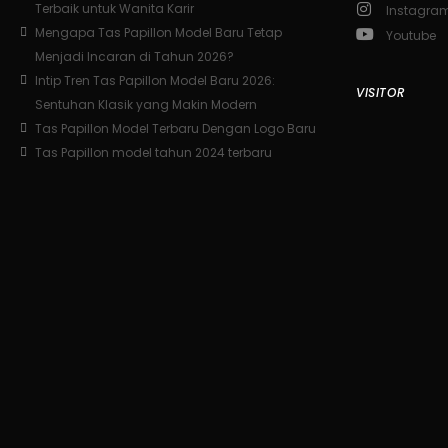
Terbaik untuk Wanita Karir
Instagra
Mengapa Tas Papillon Model Baru Tetap
Youtube
Menjadi Incaran di Tahun 2026?
Intip Tren Tas Papillon Model Baru 2026:
VISITOR
Sentuhan Klasik yang Makin Modern
Tas Papillon Model Terbaru Dengan Logo Baru
Tas Papillon model tahun 2024 terbaru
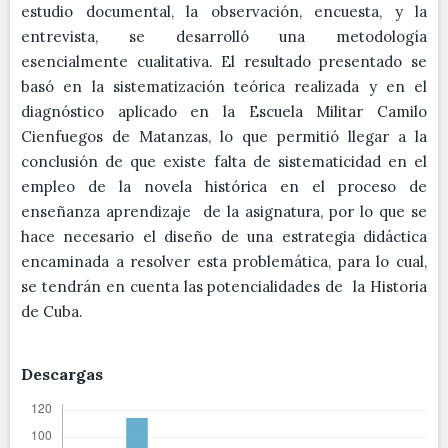
estudio documental, la observación, encuesta, y la
entrevista, se desarrolló una metodología
esencialmente cualitativa. El resultado presentado se
basó en la sistematización teórica realizada y en el
diagnóstico aplicado en la Escuela Militar Camilo
Cienfuegos de Matanzas, lo que permitió llegar a la
conclusión de que existe falta de sistematicidad en el
empleo de la novela histórica en el proceso de
enseñanza aprendizaje de la asignatura, por lo que se
hace necesario el diseño de una estrategia didáctica
encaminada a resolver esta problemática, para lo cual,
se tendrán en cuenta las potencialidades de la Historia
de Cuba.
Descargas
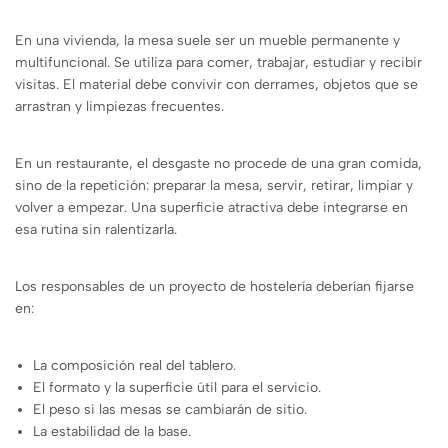
En una vivienda, la mesa suele ser un mueble permanente y
multifuncional. Se utiliza para comer, trabajar, estudiar y recibir
visitas. El material debe convivir con derrames, objetos que se
arrastran y limpiezas frecuentes.
En un restaurante, el desgaste no procede de una gran comida,
sino de la repetición: preparar la mesa, servir, retirar, limpiar y
volver a empezar. Una superficie atractiva debe integrarse en
esa rutina sin ralentizarla.
Los responsables de un proyecto de hostelería deberían fijarse
en:
La composición real del tablero.
El formato y la superficie útil para el servicio.
El peso si las mesas se cambiarán de sitio.
La estabilidad de la base.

┄┄┄┄┄┄┄┄┄┄

WHAT YOU NEED TO DO:
Everything from the line with "sino de la repetición: preparar" to the end of the listing, and only that, is to be set down exactly, line by line.

RESPONSE AREA:
sino de la repetición: preparar la mesa, servir, retirar, limpiar y
volver a empezar. Una superficie atractiva debe integrarse en
esa rutina sin ralentizarla.
Los responsables de un proyecto de hostelería deberían fijarse
en:
La composición real del tablero.
El formato y la superficie útil para el servicio.
El peso si las mesas se cambiarán de sitio.
La estabilidad de la base.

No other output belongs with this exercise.